International Women’s Day 2023 was no ordinary day for me. I deliberately took the day off to use it as a professional development day. Paused from work, I took some time out to reflect on what IWD meant to me. The theme #EmbraceEquity invited a spirit of humility.

Last year, I was recognized as one of 25 Most Powerful Women in Atlantic Canada by the Atlantic Business Magazine. For a long time, I reflected on what this meant and decided to use my skills, knowledge, and wisdom to support, embrace, engage, and invite fairness for all in my daily experience.

Having this award and recognition meant that I now had an even greater responsibility to pass on my knowledge and experiences to the next person behind me. It means mentoring another person, taking time to show them the way, to create a space for them at the table and, if there is no space, my role is to add another chair and extend the table for others to join in regardless of their background, social location, language, or cultural identity.

Being an alumni propelled me to join the planning committee to help shape the day for the next 25 Most Powerful Women in Atlantic Canada. The day was powerful. I participated in the Fireside Chat discussing and answering questions about women entrepreneurs, exploring the barriers, and celebrating our successes.
The evening was extraordinary with 25 incredible, phenomenal women receiving their awards.

The keynote speaker was Gloria McCluskey, former Councillor of Dartmouth. Even at the grand age of 92, she captivated the audience, commanded the attention of the room with her message and culminated a standing ovation.
Councillor McCluskey’s message reminded us to demonstrate our powers as women by supporting each other: to be bold even though you might be the only female in the room.

She reminded us that there is still a long way to go for women to be recognized and paid a fair wage. According to the United Nations Sustainable Development Goals, achieving gender parity is still a long way off. The World Economic Forum’s Global Gender Gap Index, which measures gender parity across economic, educational, health and political dimensions, identifies that at the current rate, it will take 132 years to reach full parity. Even though women hold significant qualifications, being promoted to middle level and senior executive leadership positions is still very low.

Various reports reflect on the under-skilling and systemic underutilization of women workforces which have led to considerable economic loss across the globe.

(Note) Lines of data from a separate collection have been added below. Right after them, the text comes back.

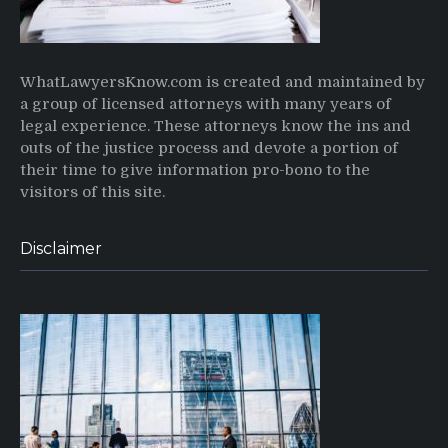
WhatLawyersKnow.com is created and maintained by
a group of licensed attorneys with many years of
legal experience. These attorneys know the ins and
outs of the justice process and devote a portion of
their time to give information pro-bono to the
visitors of this site.
Disclaimer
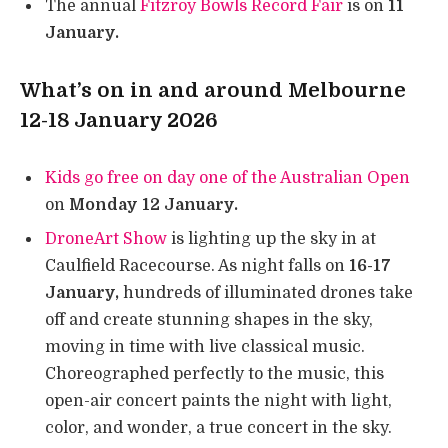
The annual
Fitzroy Bowls Record Fair
is on
11
January.
What’s on in and around Melbourne
12-18 January 2026
Kids go free on day one of the Australian Open
on
Monday 12 January.
DroneArt Show
is lighting up the sky in at
Caulfield Racecourse. As night falls on
16-17
January,
hundreds of illuminated drones take
off and create stunning shapes in the sky,
moving in time with live classical music.
Choreographed perfectly to the music, this
open-air concert paints the night with light,
color, and wonder, a true concert in the sky.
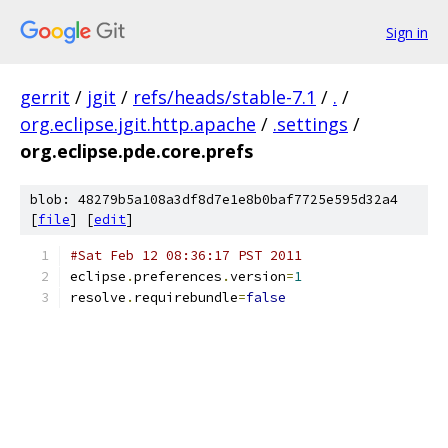
Sign in
gerrit
/
jgit
/
refs/heads/stable-7.1
/
.
/
org.eclipse.jgit.http.apache
/
.settings
/
org.eclipse.pde.core.prefs
blob: 48279b5a108a3df8d7e1e8b0baf7725e595d32a4
[
file
] [
edit
]
#Sat Feb 12 08:36:17 PST 2011
eclipse
.
preferences
.
version
=
1
resolve
.
requirebundle
=
false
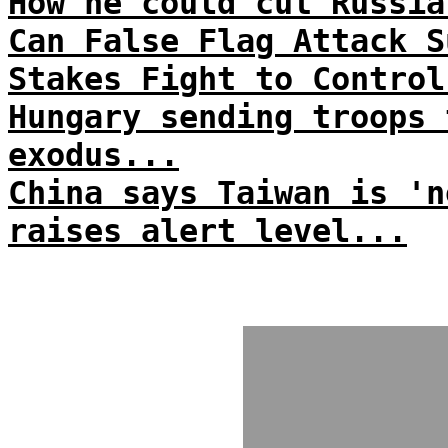
How he could cut Russia
Can False Flag Attack S
Stakes Fight to Control
Hungary sending troops 
exodus...
China says Taiwan is 'n
raises alert level...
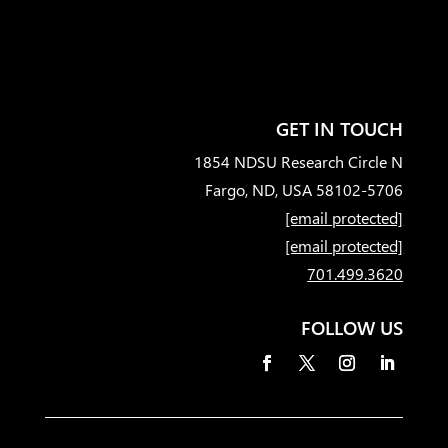
GET IN TOUCH
1854 NDSU Research Circle N
Fargo, ND, USA 58102-5706
[email protected]
[email protected]
701.499.3620
FOLLOW US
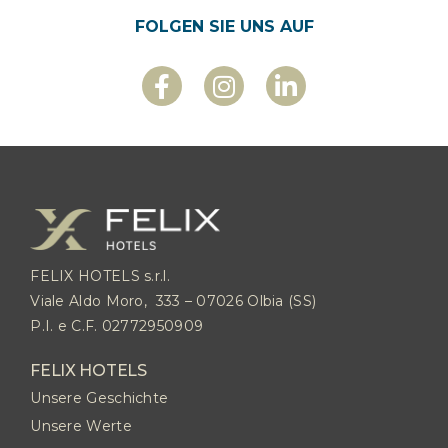
FOLGEN SIE UNS AUF
FELIX HOTELS s.r.l.
Viale Aldo Moro, 333 – 07026 Olbia (SS)
P.I. e C.F. 02772950909
FELIX HOTELS
Unsere Geschichte
Unsere Werte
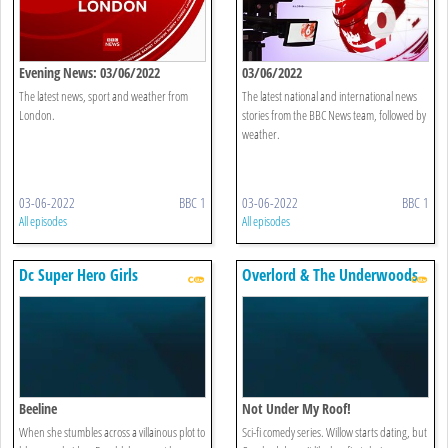
Evening News: 03/06/2022
03/06/2022
The latest news, sport and weather from
The latest national and international news
London.
stories from the BBC News team, followed by
weather.
03-06-2022
BBC 1
03-06-2022
BBC 1
All episodes
All episodes
Dc Super Hero Girls
Overlord & The Underwoods
Beeline
Not Under My Roof!
When she stumbles across a villainous plot to
Sci-fi comedy series. Willow starts dating, but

Moody’s 2023 research highlighted that some $12 trillion in today’s revenue would be gained if women were paid and recognized for the value they bring to the global economy.

To make steps toward achieving our goals for gender parity, the following must be taken into consideration and government, businesses and communities must work together to bring about change:

  1. Recognize women for the value they bring to the workforce.
  2. Work together to achieve the UN Sustainable Goals.
  3. Make more concerted efforts to celebrate the achievements of women, not only on International Women’s Day but every day.
  4. Provide mentorship and appropriate funding for women to succeed economically.
  5. Increase investment in women’s financial education and business acumen.
  6. Provide opportunities for young women to access education without barriers
    It is recognized that change takes time and in this post-pandemic period women continue to be underpaid and underutilized for their value and worth, therefore it is important for all stakeholders to champion equity and parity within the workforce.